Radarbangkalan.id – Polres Ciamis, Jawa Barat, tengah mengalihkan fokus untuk menyelidiki lebih mendalam keadaan mental Tarsum, yang berusia 50 tahun, yang telah melakukan tindak kekerasan menyiksa pada istrinya sendiri.
Saat ini, pelaku diketahui mengalami gangguan mental yang cukup serius.
"Kondisi psikisnya masih sangat tidak stabil," ungkap Kapolres Ciamis, AKBP Akmal, kepada para wartawan pada hari Senin (6/5).
Selama proses interogasi, pelaku menunjukkan kecenderungan memberikan jawaban yang tidak konsisten, sementara keadaan mentalnya terus berubah-ubah.
"Terlihat dari perilakunya yang bergejolak, seringkali marah, menangis, bahkan berbicara sendiri," terang Akmal.
Rencananya, pemeriksaan psikologis lebih lanjut akan dilakukan pada hari ini.
Sebagai langkah pengamanan tambahan, selama masa penahanan, Tarsum juga ditempatkan di sel yang terpisah dari tahanan lainnya.
Peristiwa mengerikan ini terjadi di Dusun Sindangjaya, Kecamatan Rancah, Kabupaten Ciamis, Jawa Barat, pada hari Jumat (3/5) lalu.
Pelaku berhasil diamankan tak lama setelah aksi kekerasan yang dilakukannya.

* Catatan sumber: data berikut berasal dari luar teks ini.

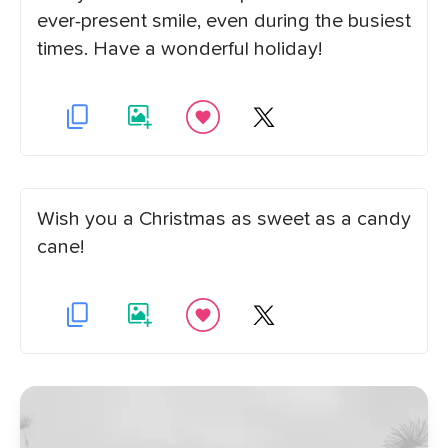
ever-present smile, even during the busiest
times. Have a wonderful holiday!
Wish you a Christmas as sweet as a candy
cane!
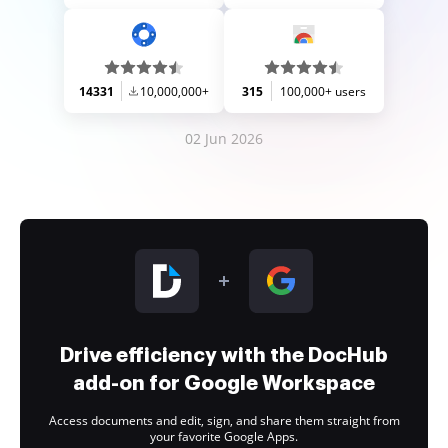
14331
10,000,000+
315
100,000+ users
02 Jun 2026
Drive efficiency with the DocHub
add-on for Google Workspace
Access documents and edit, sign, and share them straight from
your favorite Google Apps.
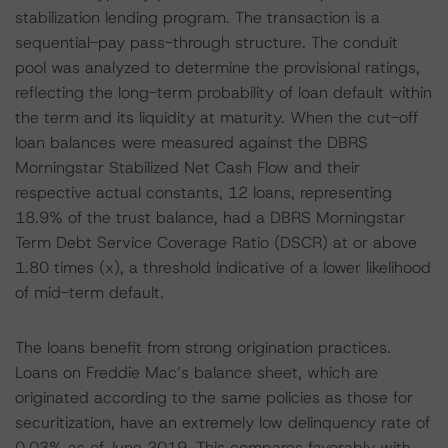
stabilization lending program. The transaction is a
sequential-pay pass-through structure. The conduit
pool was analyzed to determine the provisional ratings,
reflecting the long-term probability of loan default within
the term and its liquidity at maturity. When the cut-off
loan balances were measured against the DBRS
Morningstar Stabilized Net Cash Flow and their
respective actual constants, 12 loans, representing
18.9% of the trust balance, had a DBRS Morningstar
Term Debt Service Coverage Ratio (DSCR) at or above
1.80 times (x), a threshold indicative of a lower likelihood
of mid-term default.
The loans benefit from strong origination practices.
Loans on Freddie Mac’s balance sheet, which are
originated according to the same policies as those for
securitization, have an extremely low delinquency rate of
0.03% as of June 2019. This compares favorably with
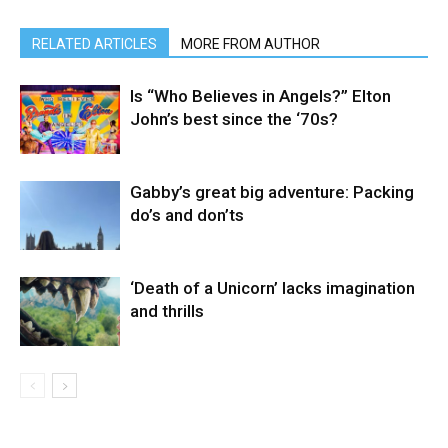
RELATED ARTICLES
MORE FROM AUTHOR
Is “Who Believes in Angels?” Elton
John’s best since the ‘70s?
Gabby’s great big adventure: Packing
do’s and don’ts
‘Death of a Unicorn’ lacks imagination
and thrills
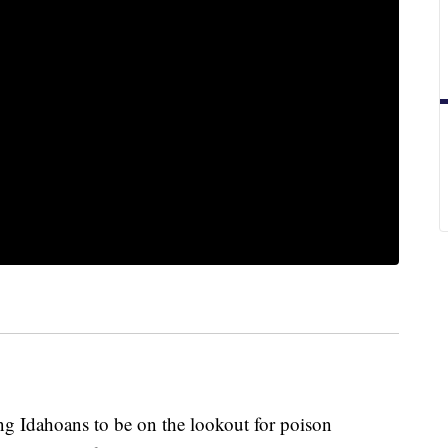
ing Idahoans to be on the lookout for poison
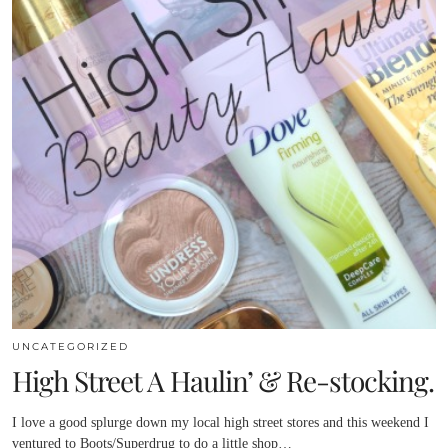
UNCATEGORIZED
High Street A Haulin’ & Re-stocking.
I love a good splurge down my local high street stores and this weekend I
ventured to Boots/Superdrug to do a little shop…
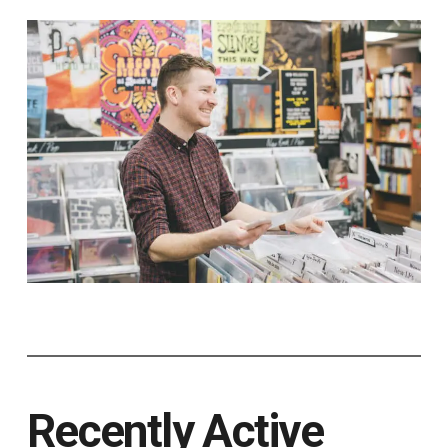
Recently Active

"Diduga telah terjadi tindak pidana pembunuhan disertai mutilasi, sekitar pukul 07.30 di Dusun Sindangjaya, Rancah, Ciamis," demikian diungkapkan oleh Kabid Humas Polda Jawa Barat, Kombes Pol Jules Abraham Abast, ketika dihubungi pada hari Jumat (3/5).
Jules menjelaskan bahwa korban mutilasi dalam kejadian ini adalah Yanti, yang berusia 44 tahun, sedangkan pelakunya adalah suaminya sendiri, yang identitasnya masih belum diungkapkan.
"Pelaku menggunakan senjata tajam berupa pisau untuk melakukan aksi kejam tersebut, dan setelah itu ditangkap oleh keluarga korban serta petugas Polsek Rancah," tambahnya.